Indexes data in Matchbox.

Parameters:

  • full_name

    (str) –

    the full name of the source

  • db_pk

    (str) –

    the primary key of the source

  • engine

    (Engine) –

    the engine to connect to a data warehouse

  • resolution_name

    (str | None, default: None ) –

    a custom resolution name If missing, will use the default name for a Source

  • columns

    (list[str] | list[dict[str, dict[str, str]]] | None, default: None ) –

    the columns to index

  • batch_size

    (int | None, default: None ) –

    the size of each batch when fetching data from the warehouse, which helps reduce the load on the database. Default is None.

Examples:

index("mb.test_orig", "id", engine=engine)
index("mb.test_cl2", "id", engine=engine, columns=["name", "age"])
index(
    "mb.test_cl2",
    "id",
    engine=engine,
    columns=[
        {"name": "name", "type": "TEXT"},
        {"name": "age", "type": "BIGINT"},
    ],
)
index("mb.test_orig", "id", engine=engine, batch_size=10_000)

match

match(
    *targets: list[Selector],
    source: list[Selector],
    source_pk: str,
    resolution_name: str = DEFAULT_RESOLUTION,
    threshold: int | None = None,
) -> list[Match]

Matches IDs against the selected backend.

Parameters:

  • targets

    (list[Selector], default: () ) –

    Each target is the output of select(). This allows matching against sources coming from different engines

  • source

    (list[Selector]) –

    The output of using select() on a single source.

  • source_pk

    (str) –

    The primary key value to match from the source.

  • resolution_name

    (optional, default: DEFAULT_RESOLUTION ) –

    The resolution name to use for filtering results. If not set, it will look for a default resolution.

  • threshold

    (optional, default: None ) –

    The threshold to use for creating clusters. If None, uses the resolutions’ default threshold If an integer, uses that threshold for the specified resolution, and the resolution’s cached thresholds for its ancestors

Examples:

mb.match(
    select("datahub_companies", engine=engine),
    source=select("companies_house", engine=engine),
    source_pk="8534735",
    resolution_name="last_linker",
)

query

query(
    *selectors: list[Selector],
    resolution_name: str | None = None,
    combine_type: Literal[
        "concat", "explode", "set_agg"
    ] = "concat",
    return_type: ReturnTypeStr = "pandas",
    threshold: int | None = None,
    limit: int | None = None,
    batch_size: int | None = None,
    return_batches: bool = False,
) -> QueryReturnType | Iterator[QueryReturnType]
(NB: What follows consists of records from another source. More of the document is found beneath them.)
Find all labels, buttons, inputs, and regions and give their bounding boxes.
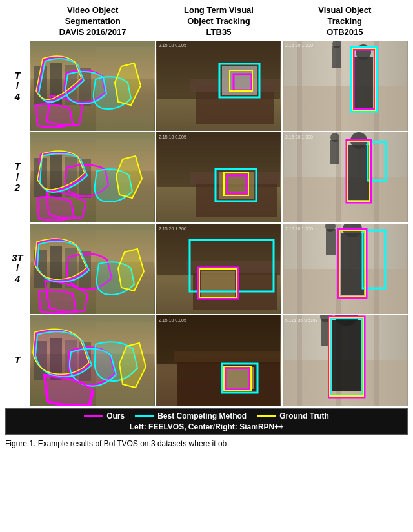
row-label-t4: T/4 xyxy=(5,41,30,132)
vos-cell-2 xyxy=(30,132,155,222)
svg-rect-47 xyxy=(297,132,302,222)
main-container: Video Object Segmentation DAVIS 2016/201… xyxy=(0,0,413,454)
svg-rect-50 xyxy=(330,140,339,164)
legend-ours: Ours xyxy=(84,411,125,420)
image-row-3: 2.15 20 1.300 xyxy=(30,224,408,314)
gt-line xyxy=(257,415,276,417)
svg-text:2.15  10 0.005: 2.15 10 0.005 xyxy=(159,43,186,48)
svg-rect-107 xyxy=(374,315,379,406)
svg-rect-110 xyxy=(332,320,361,391)
svg-rect-79 xyxy=(326,229,336,255)
grid-area: T/4 T/2 3T/4 T xyxy=(5,41,408,406)
svg-rect-23 xyxy=(354,57,373,108)
svg-text:2.15  20 1.300: 2.15 20 1.300 xyxy=(285,135,313,139)
legend: Ours Best Competing Method Ground Truth … xyxy=(5,408,408,435)
svg-rect-46 xyxy=(284,177,407,222)
ltb-cell-3: 2.15 20 1.300 xyxy=(156,224,281,314)
otb-cell-2: 2.15 20 1.300 xyxy=(283,132,408,222)
row-labels: T/4 T/2 3T/4 T xyxy=(5,41,30,406)
svg-rect-18 xyxy=(297,41,302,131)
column-headers: Video Object Segmentation DAVIS 2016/201… xyxy=(5,5,408,38)
vos-cell-1 xyxy=(30,41,155,131)
svg-rect-21 xyxy=(332,46,341,68)
svg-rect-17 xyxy=(284,86,407,131)
ltb-cell-2: 2.15 10 0.005 xyxy=(156,132,281,222)
row-label-3t4: 3T/4 xyxy=(5,223,30,315)
legend-row-1: Ours Best Competing Method Ground Truth xyxy=(11,411,402,420)
ltb-cell-1: 2.15 10 0.005 xyxy=(156,41,281,131)
image-row-4: 2.15 10 0.005 xyxy=(30,315,408,406)
vos-cell-4 xyxy=(30,315,155,406)
otb-cell-3: 2.15 20 1.300 xyxy=(283,224,408,314)
svg-rect-105 xyxy=(297,315,302,406)
col-header-otb: Visual Object Tracking OTB2015 xyxy=(282,5,408,38)
row-label-t: T xyxy=(5,314,30,406)
svg-rect-52 xyxy=(348,145,369,200)
image-row-1: 2.15 10 0.005 xyxy=(30,41,408,131)
legend-subtitle: Left: FEELVOS, Center/Right: SiamRPN++ xyxy=(130,422,283,431)
legend-row-2: Left: FEELVOS, Center/Right: SiamRPN++ xyxy=(11,422,402,431)
legend-best: Best Competing Method xyxy=(135,411,247,420)
row-label-spacer xyxy=(5,5,30,38)
image-grid: 2.15 10 0.005 xyxy=(30,41,408,406)
ours-line xyxy=(84,415,103,417)
vos-cell-3 xyxy=(30,224,155,314)
svg-rect-97 xyxy=(174,351,280,362)
svg-text:2.15  10 0.005: 2.15 10 0.005 xyxy=(159,135,186,139)
otb-cell-4: 5.121 35 0 5107 xyxy=(283,315,408,406)
legend-gt: Ground Truth xyxy=(257,411,329,420)
image-row-2: 2.15 10 0.005 xyxy=(30,132,408,222)
svg-text:2.15  20 1.300: 2.15 20 1.300 xyxy=(159,226,186,231)
svg-text:2.15  20 1.300: 2.15 20 1.300 xyxy=(285,226,313,231)
svg-text:2.15  20 1.300: 2.15 20 1.300 xyxy=(285,43,313,48)
col-header-ltb: Long Term Visual Object Tracking LTB35 xyxy=(156,5,281,38)
col-header-vos: Video Object Segmentation DAVIS 2016/201… xyxy=(30,5,156,38)
svg-rect-78 xyxy=(374,224,379,314)
caption: Figure 1. Example results of BoLTVOS on … xyxy=(5,438,408,449)
svg-rect-49 xyxy=(374,132,379,222)
row-label-t2: T/2 xyxy=(5,132,30,223)
svg-text:5.121  35 0 5107: 5.121 35 0 5107 xyxy=(285,318,318,322)
best-line xyxy=(135,415,154,417)
svg-text:2.15  10 0.005: 2.15 10 0.005 xyxy=(159,318,186,322)
svg-rect-69 xyxy=(201,271,235,297)
svg-rect-76 xyxy=(297,224,302,314)
otb-cell-1: 2.15 20 1.300 xyxy=(283,41,408,131)
svg-point-51 xyxy=(330,133,339,142)
svg-rect-81 xyxy=(341,233,364,295)
ltb-cell-4: 2.15 10 0.005 xyxy=(156,315,281,406)
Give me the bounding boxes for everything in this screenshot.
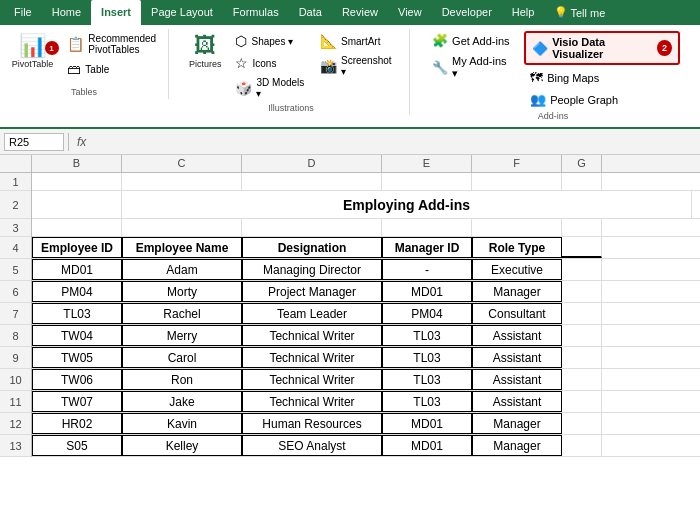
tab-tell-me[interactable]: 💡 Tell me bbox=[544, 0, 615, 25]
tab-developer[interactable]: Developer bbox=[432, 0, 502, 25]
cell-g12[interactable] bbox=[562, 413, 602, 434]
cell-b5[interactable]: MD01 bbox=[32, 259, 122, 280]
cell-d6[interactable]: Project Manager bbox=[242, 281, 382, 302]
cell-reference-input[interactable] bbox=[4, 133, 64, 151]
cell-f11[interactable]: Assistant bbox=[472, 391, 562, 412]
pivot-table-button[interactable]: 📊 PivotTable 1 bbox=[8, 31, 58, 85]
cell-f8[interactable]: Assistant bbox=[472, 325, 562, 346]
cell-e9[interactable]: TL03 bbox=[382, 347, 472, 368]
cell-b9[interactable]: TW05 bbox=[32, 347, 122, 368]
tab-data[interactable]: Data bbox=[289, 0, 332, 25]
tab-review[interactable]: Review bbox=[332, 0, 388, 25]
cell-e5[interactable]: - bbox=[382, 259, 472, 280]
pictures-button[interactable]: 🖼 Pictures bbox=[185, 31, 226, 71]
col-header-b[interactable]: B bbox=[32, 155, 122, 172]
col-header-d[interactable]: D bbox=[242, 155, 382, 172]
cell-c12[interactable]: Kavin bbox=[122, 413, 242, 434]
col-header-f[interactable]: F bbox=[472, 155, 562, 172]
spreadsheet-title[interactable]: Employing Add-ins bbox=[122, 191, 692, 218]
cell-b11[interactable]: TW07 bbox=[32, 391, 122, 412]
icons-button[interactable]: ☆ Icons bbox=[231, 53, 310, 73]
cell-g4[interactable] bbox=[562, 237, 602, 258]
col-header-e[interactable]: E bbox=[382, 155, 472, 172]
formula-input[interactable] bbox=[94, 136, 696, 148]
shapes-button[interactable]: ⬡ Shapes ▾ bbox=[231, 31, 310, 51]
cell-d13[interactable]: SEO Analyst bbox=[242, 435, 382, 456]
cell-b2[interactable] bbox=[32, 191, 122, 218]
header-designation[interactable]: Designation bbox=[242, 237, 382, 258]
cell-c10[interactable]: Ron bbox=[122, 369, 242, 390]
header-employee-id[interactable]: Employee ID bbox=[32, 237, 122, 258]
cell-d12[interactable]: Human Resources bbox=[242, 413, 382, 434]
cell-c11[interactable]: Jake bbox=[122, 391, 242, 412]
cell-e13[interactable]: MD01 bbox=[382, 435, 472, 456]
cell-g5[interactable] bbox=[562, 259, 602, 280]
cell-b6[interactable]: PM04 bbox=[32, 281, 122, 302]
smartart-button[interactable]: 📐 SmartArt bbox=[316, 31, 397, 51]
cell-d10[interactable]: Technical Writer bbox=[242, 369, 382, 390]
col-header-c[interactable]: C bbox=[122, 155, 242, 172]
cell-g1[interactable] bbox=[562, 173, 602, 190]
cell-c5[interactable]: Adam bbox=[122, 259, 242, 280]
cell-e7[interactable]: PM04 bbox=[382, 303, 472, 324]
visio-button[interactable]: 🔷 Visio Data Visualizer 2 bbox=[524, 31, 680, 65]
cell-g7[interactable] bbox=[562, 303, 602, 324]
cell-c6[interactable]: Morty bbox=[122, 281, 242, 302]
cell-b8[interactable]: TW04 bbox=[32, 325, 122, 346]
cell-c3[interactable] bbox=[122, 219, 242, 236]
cell-c8[interactable]: Merry bbox=[122, 325, 242, 346]
cell-e1[interactable] bbox=[382, 173, 472, 190]
cell-d7[interactable]: Team Leader bbox=[242, 303, 382, 324]
cell-c7[interactable]: Rachel bbox=[122, 303, 242, 324]
cell-g6[interactable] bbox=[562, 281, 602, 302]
cell-c9[interactable]: Carol bbox=[122, 347, 242, 368]
my-addins-button[interactable]: 🔧 My Add-ins ▾ bbox=[426, 53, 516, 82]
cell-b10[interactable]: TW06 bbox=[32, 369, 122, 390]
cell-e8[interactable]: TL03 bbox=[382, 325, 472, 346]
cell-f7[interactable]: Consultant bbox=[472, 303, 562, 324]
cell-d8[interactable]: Technical Writer bbox=[242, 325, 382, 346]
recommended-pivottables-button[interactable]: 📋 RecommendedPivotTables bbox=[63, 31, 160, 57]
col-header-g[interactable]: G bbox=[562, 155, 602, 172]
cell-e12[interactable]: MD01 bbox=[382, 413, 472, 434]
cell-b7[interactable]: TL03 bbox=[32, 303, 122, 324]
cell-b3[interactable] bbox=[32, 219, 122, 236]
cell-d3[interactable] bbox=[242, 219, 382, 236]
tab-formulas[interactable]: Formulas bbox=[223, 0, 289, 25]
cell-b1[interactable] bbox=[32, 173, 122, 190]
cell-g13[interactable] bbox=[562, 435, 602, 456]
cell-e6[interactable]: MD01 bbox=[382, 281, 472, 302]
cell-b13[interactable]: S05 bbox=[32, 435, 122, 456]
tab-file[interactable]: File bbox=[4, 0, 42, 25]
header-manager-id[interactable]: Manager ID bbox=[382, 237, 472, 258]
tab-home[interactable]: Home bbox=[42, 0, 91, 25]
cell-f1[interactable] bbox=[472, 173, 562, 190]
cell-g9[interactable] bbox=[562, 347, 602, 368]
cell-g11[interactable] bbox=[562, 391, 602, 412]
cell-d5[interactable]: Managing Director bbox=[242, 259, 382, 280]
3d-models-button[interactable]: 🎲 3D Models ▾ bbox=[231, 75, 310, 101]
tab-view[interactable]: View bbox=[388, 0, 432, 25]
cell-b12[interactable]: HR02 bbox=[32, 413, 122, 434]
cell-f12[interactable]: Manager bbox=[472, 413, 562, 434]
cell-g10[interactable] bbox=[562, 369, 602, 390]
cell-f10[interactable]: Assistant bbox=[472, 369, 562, 390]
cell-c13[interactable]: Kelley bbox=[122, 435, 242, 456]
tab-help[interactable]: Help bbox=[502, 0, 545, 25]
cell-d1[interactable] bbox=[242, 173, 382, 190]
tab-page-layout[interactable]: Page Layout bbox=[141, 0, 223, 25]
cell-d9[interactable]: Technical Writer bbox=[242, 347, 382, 368]
cell-f5[interactable]: Executive bbox=[472, 259, 562, 280]
cell-e11[interactable]: TL03 bbox=[382, 391, 472, 412]
tab-insert[interactable]: Insert bbox=[91, 0, 141, 25]
cell-e10[interactable]: TL03 bbox=[382, 369, 472, 390]
cell-f3[interactable] bbox=[472, 219, 562, 236]
cell-f13[interactable]: Manager bbox=[472, 435, 562, 456]
cell-e3[interactable] bbox=[382, 219, 472, 236]
table-button[interactable]: 🗃 Table bbox=[63, 59, 160, 79]
people-graph-button[interactable]: 👥 People Graph bbox=[524, 90, 680, 109]
screenshot-button[interactable]: 📸 Screenshot ▾ bbox=[316, 53, 397, 79]
cell-g8[interactable] bbox=[562, 325, 602, 346]
bing-maps-button[interactable]: 🗺 Bing Maps bbox=[524, 68, 680, 87]
header-role-type[interactable]: Role Type bbox=[472, 237, 562, 258]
Runs queries against the selected backend.

Parameters:

  • selectors

    (list[Selector], default: () ) –

    Each selector is the output of select(). This allows querying sources coming from different engines

  • resolution_name

    (optional, default: None ) –

    The name of the resolution point to query If not set:

    • If querying a single source, it will use the source resolution
    • If querying 2 or more sources, it will look for a default resolution
  • combine_type

    (Literal['concat', 'explode', 'set_agg'], default: 'concat' ) –

    How to combine the data from different sources.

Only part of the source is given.